For a look at some ideas about how today’s LTCI agents and brokers might fit in an “AirLTC” world, read on.
1. You could figure out how to tell clients about the Uber-like LTC services that already exist.
Many older Americans start to think about whether they need to move into a facility after losing the ability to handle tasks such as shopping, and getting to the doctor on their own. Adult children used to a suburban lifestyle may think the only realistic answer for parents who have lost the ability to drive is an assisted living facility.
In areas in which Uber is active, Uber itself can keep the loss of a driver license from leading to a loss of independence.
General-purpose errand-running services like TaskRabbit can keep an inability to go grocery shopping, change light bulbs or do the laundry from becoming a crippling inability. The Autism NOW Center and the Autistic Self Advocacy Network have included TaskRabbit in a grant-funded guide to home and community-based services. TaskRabbit appears right under Meals on Wheels.

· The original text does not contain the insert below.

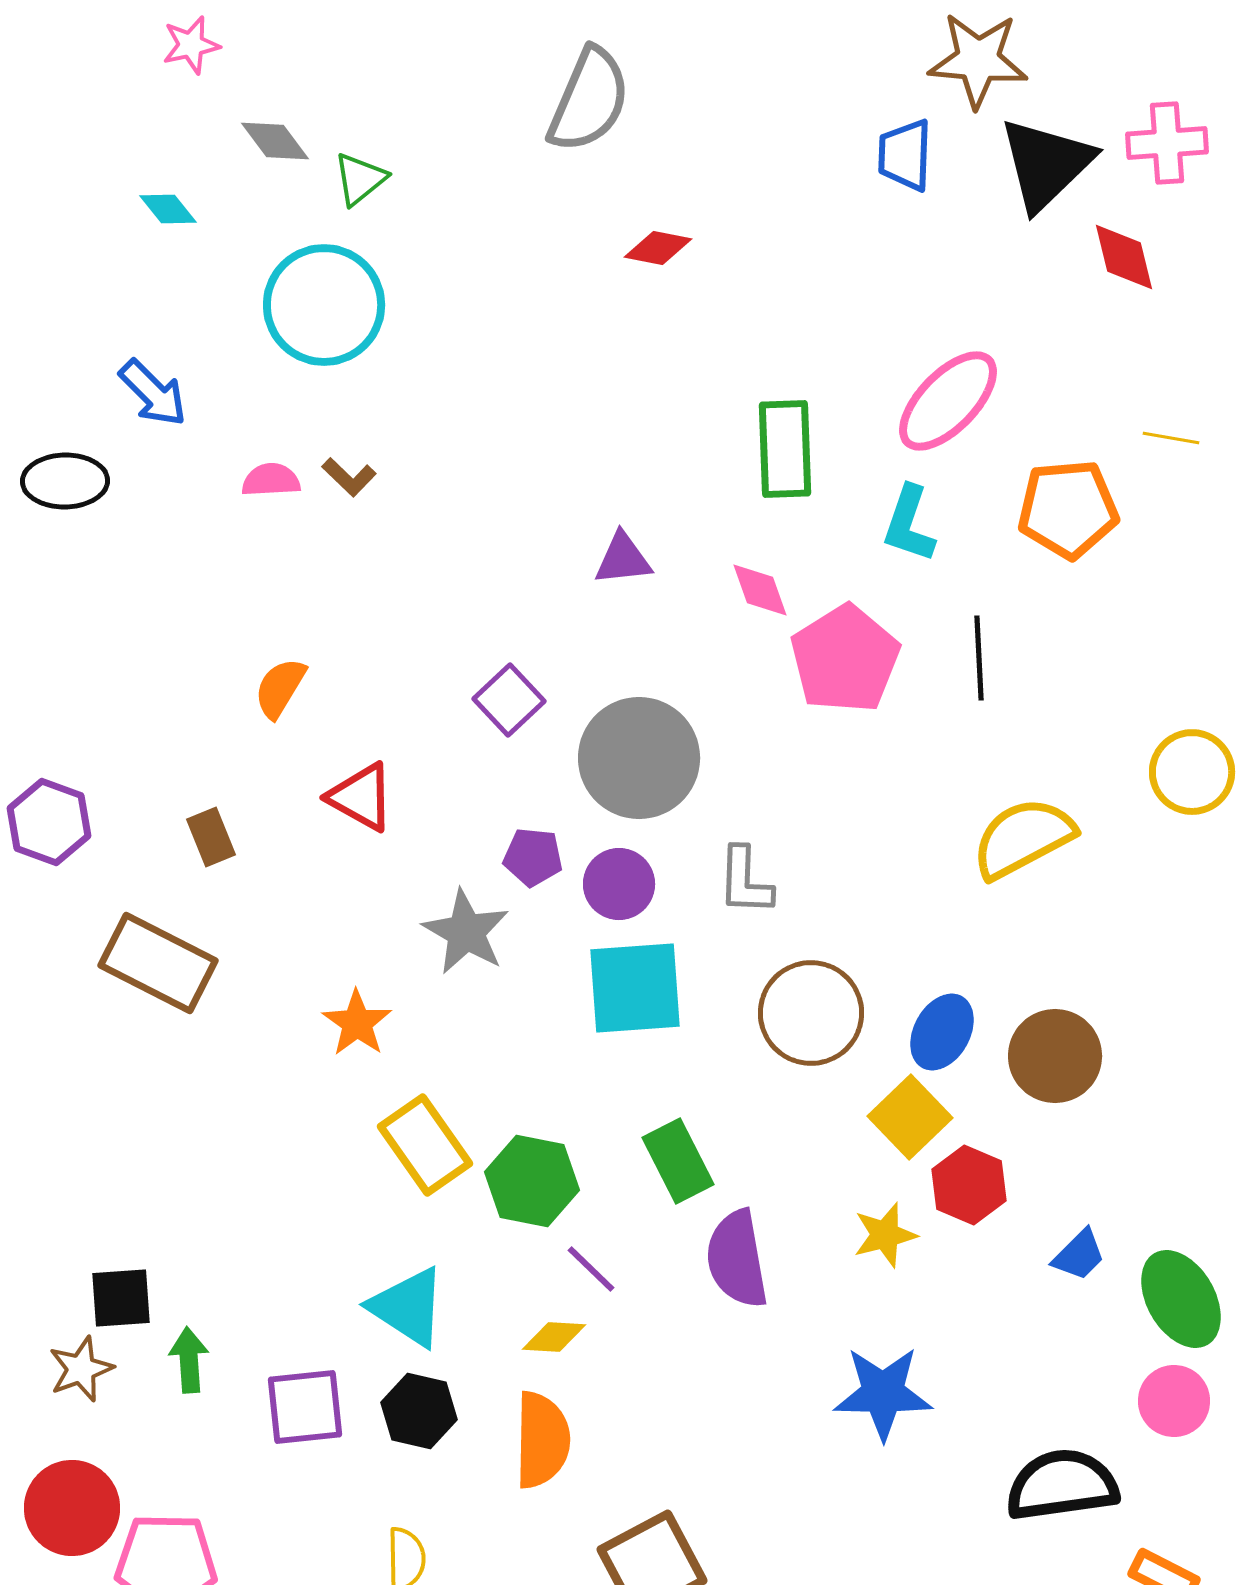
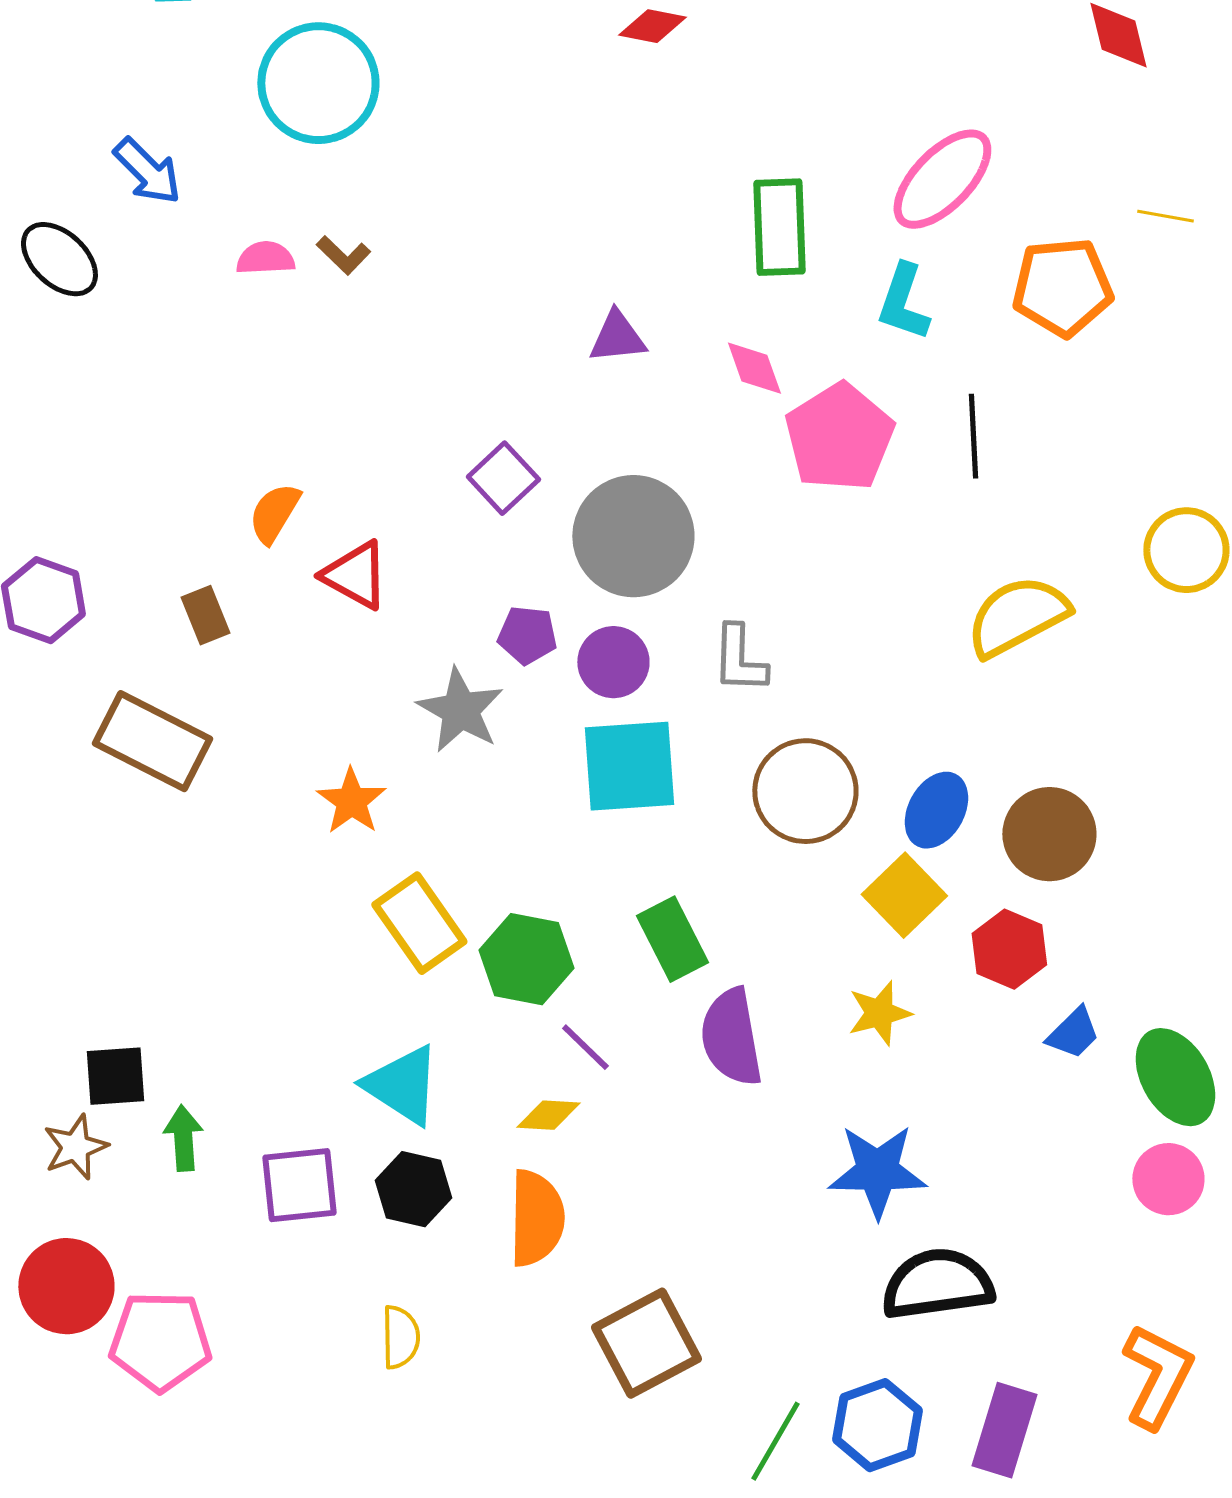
black ellipse: (65, 481) -> (59, 259), turned 44
orange semicircle: (280, 688) -> (274, 513), moved
red hexagon: (969, 1185) -> (1009, 949), moved
black semicircle: (1062, 1485) -> (937, 1284), moved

Meanwhile, in some communities, companies are already trying to offer “gig economy” services aimed at the LTC market.
SitterCity, for example, offers a section for consumers who are looking for care for adults. The site encourages families to use its site to look for rehabilitation care specialists, respite care providers, certified nursing assistants, and companions with Alzheimer’s and dementia experience.
Room2Care, a Miami company, lets older people who have spare room in their homes use the extra living space to attract live-in care providers.
In some communities, an experienced LTC planner might be able to get attention simply by conducting seminars that explain which services are actually available.
2. You could provide some kind of LTC gig program quality assessment.
The workshop participants gave some thought to quality concerns. Some proposed that the ideal manager of an UberLTC program would be a nonprofit, independent, quasi-government-like entity that would set quality standards and make sure those standards were met.
At this point, however, it seems as if a logical alternative might be someone like you. You could set up a local LTC services rating website, or you could simply ask your clients who are caregivers or care recipients what kinds of gig economy services they’re using, and which ones they like.
3. You could keep tabs on the LTC gig service providers.
Some LTC planners are already doing some light care management. They might check in on aging parents for long-distance adult children caregivers.
If you’re already doing a little care management, keeping tabs on gig economy services providers might not be much of a stretch.
4. You could figure out how to get paid to sell LTC gig program memberships.
Organizers of all of the new gig economy services probably think all they need to do to make book is to set up a website, buy some ads and spam everyone with tweets. They probably assume that their great services will sell themselves.
Of course, the makers of the financial services products you currently sell probably all assumed that their fine products would sell themselves.
One sign that the gig economy providers need someone like you to crack the LTC awareness is the low level of knowledge of their services among older consumers. Figures from 5i Solutions Inc. show that, as of September, only about 8 percent of Uber or Lyft riders are ages 55 or older. To attract more riders in older age groups, Uber and Lyft may need people like you to make rain.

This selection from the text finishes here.